* _Your objective_
Return each line exactly, from the one that has "Abschlussbericht AmBADO 2024" through the end of the entries, both ends included. Pictures do not belong.

(Collected data)
Content starts
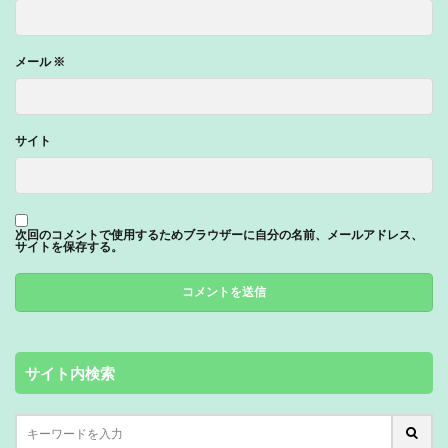
メール
※
サイト
次回のコメントで使用するためブラウザーに自分の名前、メールアドレス、
サイトを保存する。
サイト内検索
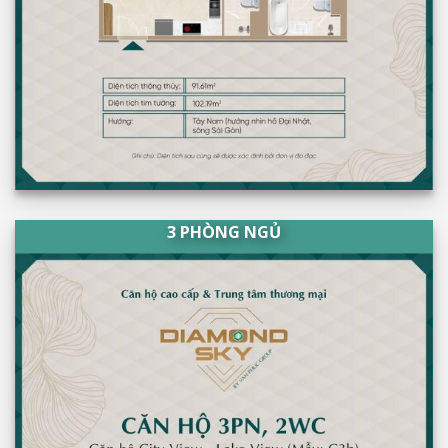
3 PHÒNG NGỦ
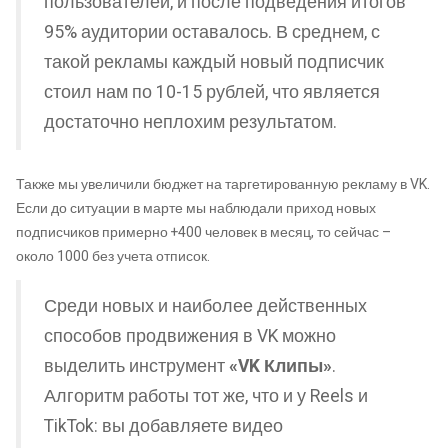
пользователей, и после подведения итогов
95% аудитории оставалось. В среднем, с
такой рекламы каждый новый подписчик
стоил нам по 10-15 рублей, что является
достаточно неплохим результатом.
Также мы увеличили бюджет на таргетированную рекламу в VK.
Если до ситуации в марте мы наблюдали приход новых
подписчиков примерно +400 человек в месяц, то сейчас –
около 1000 без учета отписок.
Среди новых и наиболее действенных
способов продвижения в VK можно
выделить инструмент
«VK Клипы»
.
Алгоритм работы тот же, что и у Reels и
TikTok: вы добавляете видео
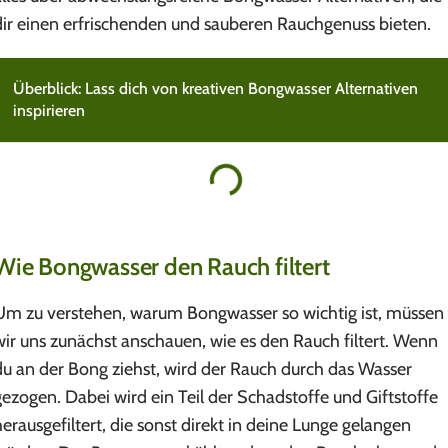
dir einen erfrischenden und sauberen Rauchgenuss bieten.
Überblick: Lass dich von kreativen Bongwasser Alternativen
inspirieren
Wie Bongwasser den Rauch filtert
Um zu verstehen, warum Bongwasser so wichtig ist, müssen
wir uns zunächst anschauen, wie es den Rauch filtert. Wenn
du an der Bong ziehst, wird der Rauch durch das Wasser
gezogen. Dabei wird ein Teil der Schadstoffe und Giftstoffe
herausgefiltert, die sonst direkt in deine Lunge gelangen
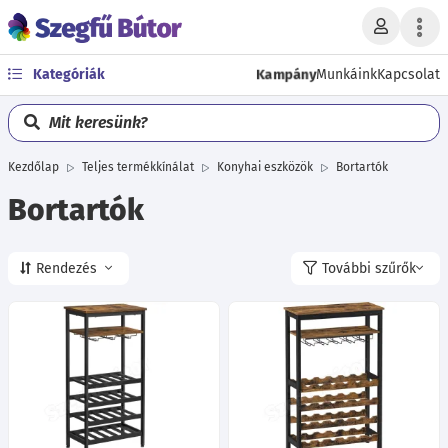
Kampány
Kategóriák
Munkáink
Kapcsolat
Mit keresünk?
Kezdőlap
Teljes termékkínálat
Konyhai eszközök
Bortartók
Bortartók
Rendezés
További szűrők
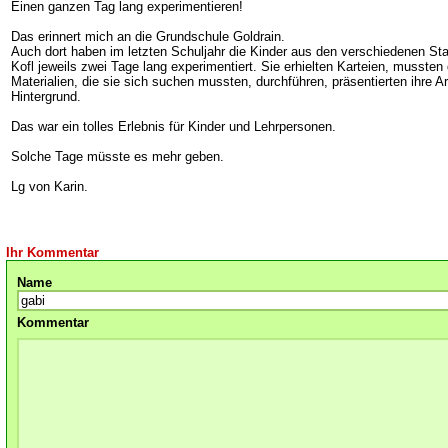
Einen ganzen Tag lang experimentieren!
Das erinnert mich an die Grundschule Goldrain.
Auch dort haben im letzten Schuljahr die Kinder aus den verschiedenen St
Kofl jeweils zwei Tage lang experimentiert. Sie erhielten Karteien, musste
Materialien, die sie sich suchen mussten, durchführen, präsentierten ihre Ar
Hintergrund.
Das war ein tolles Erlebnis für Kinder und Lehrpersonen.
Solche Tage müsste es mehr geben.
Lg von Karin.
Ihr Kommentar
Name
Kommentar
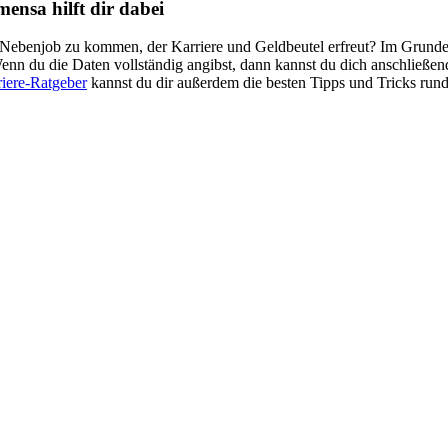
ensa hilft dir dabei
benjob zu kommen, der Karriere und Geldbeutel erfreut? Im Grunde eröf
Wenn du die Daten vollständig angibst, dann kannst du dich anschließ
iere-Ratgeber
kannst du dir außerdem die besten Tipps und Tricks rund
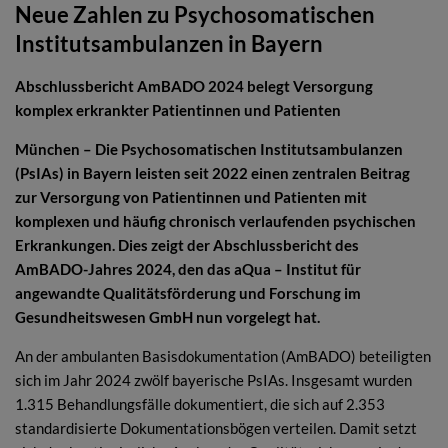
Neue Zahlen zu Psychosomatischen
Institutsambulanzen in Bayern
Abschlussbericht AmBADO 2024 belegt Versorgung
komplex erkrankter Patientinnen und Patienten
München – Die Psychosomatischen Institutsambulanzen
(PsIAs) in Bayern leisten seit 2022 einen zentralen Beitrag
zur Versorgung von Patientinnen und Patienten mit
komplexen und häufig chronisch verlaufenden psychischen
Erkrankungen. Dies zeigt der Abschlussbericht des
AmBADO-Jahres 2024, den das aQua – Institut für
angewandte Qualitätsförderung und Forschung im
Gesundheitswesen GmbH nun vorgelegt hat.
An der ambulanten Basisdokumentation (AmBADO) beteiligten
sich im Jahr 2024 zwölf bayerische PsIAs. Insgesamt wurden
1.315 Behandlungsfälle dokumentiert, die sich auf 2.353
standardisierte Dokumentationsbögen verteilen. Damit setzt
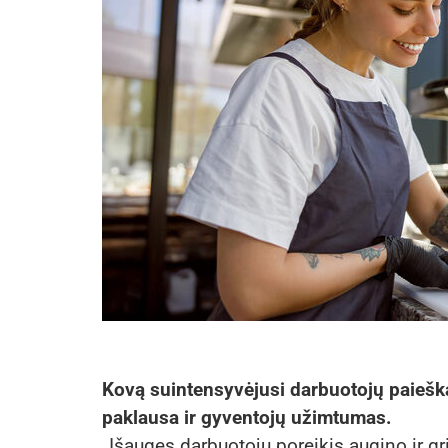
Kovą suintensyvėjusi darbuotojų paieška
paklausa ir gyventojų užimtumas.
„Išaugęs darbuotojų poreikis augino ir grį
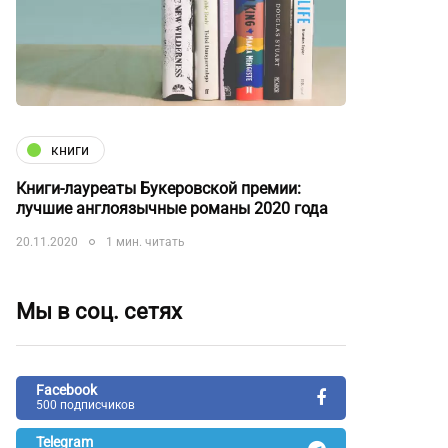
книги
Книги-лауреаты Букеровской премии:
лучшие англоязычные романы 2020 года
20.11.2020
1 мин. читать
Мы в соц. сетях
Facebook
500 подписчиков
Telegram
Content ends
* _Exercise response_
Abschlussbericht AmBADO 2024 belegt Versorgung
komplex erkrankter Patientinnen und Patienten
München – Die Psychosomatischen Institutsambulanzen
(PsIAs) in Bayern leisten seit 2022 einen zentralen Beitrag
zur Versorgung von Patientinnen und Patienten mit
komplexen und häufig chronisch verlaufenden psychischen
Erkrankungen. Dies zeigt der Abschlussbericht des
AmBADO-Jahres 2024, den das aQua – Institut für
angewandte Qualitätsförderung und Forschung im
Gesundheitswesen GmbH nun vorgelegt hat.
An der ambulanten Basisdokumentation (AmBADO) beteiligten
sich im Jahr 2024 zwölf bayerische PsIAs. Insgesamt wurden
1.315 Behandlungsfälle dokumentiert, die sich auf 2.353
standardisierte Dokumentationsbögen verteilen. Damit setzt
Kovą suintensyvėjusi darbuotojų paieška
paklausa ir gyventojų užimtumas.
„Išaugęs darbuotojų poreikis augino ir grį
книги
Книги-лауреаты Букеровской премии:
лучшие англоязычные романы 2020 года
20.11.2020
1 мин. читать
Мы в соц. сетях
Facebook
500 подписчиков
Telegram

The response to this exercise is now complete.